● EXERCISE OBJECTIVE: Print verbatim the lines of the entries from the one containing "а с другой — крупномасштабного строи­тельства" to the last, inclusive, and no others.

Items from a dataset
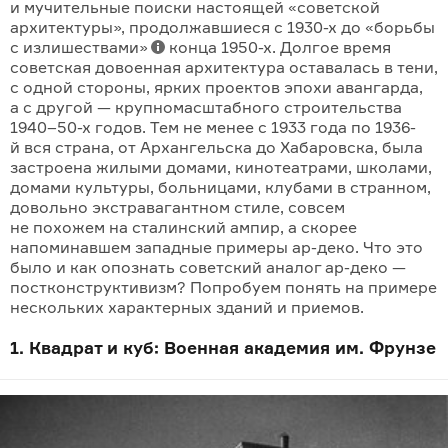
и мучительные поиски настоящей «со­ветской
архитектуры», продол­жавшиеся с 1930-х до «борьбы
с излишества­ми»
конца 1950-х. Долгое вре­мя
советская довоенная архитектура остава­лась в тени,
с одной стороны, ярких проектов эпохи авангарда,
а с другой — крупномасштабного строи­тельства
1940–50-х годов. Тем не менее с 1933 го­да по 1936-
й вся страна, от Ар­хангельска до Хабаровска, была
застроена жилыми домами, кинотеатрами, школами,
домами культуры, больницами, клубами в странном,
довольно экстравагантном стиле, совсем
не похожем на сталинский ампир, а скорее
напоминавшем западные примеры ар-деко. Что это
было и как опознать советский аналог ар-деко —
постконструкти­визм? Попробуем понять на при­мере
нескольких характерных зданий и приемов.
1. Квадрат и куб: Военная академия им. Фрунзе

● REPLY TO THE TASK:
а с другой — крупномасштабного строи­тельства
1940–50-х годов. Тем не менее с 1933 го­да по 1936-
й вся страна, от Ар­хангельска до Хабаровска, была
застроена жилыми домами, кинотеатрами, школами,
домами культуры, больницами, клубами в странном,
довольно экстравагантном стиле, совсем
не похожем на сталинский ампир, а скорее
напоминавшем западные примеры ар-деко. Что это
было и как опознать советский аналог ар-деко —
постконструкти­визм? Попробуем понять на при­мере
нескольких характерных зданий и приемов.
1. Квадрат и куб: Военная академия им. Фрунзе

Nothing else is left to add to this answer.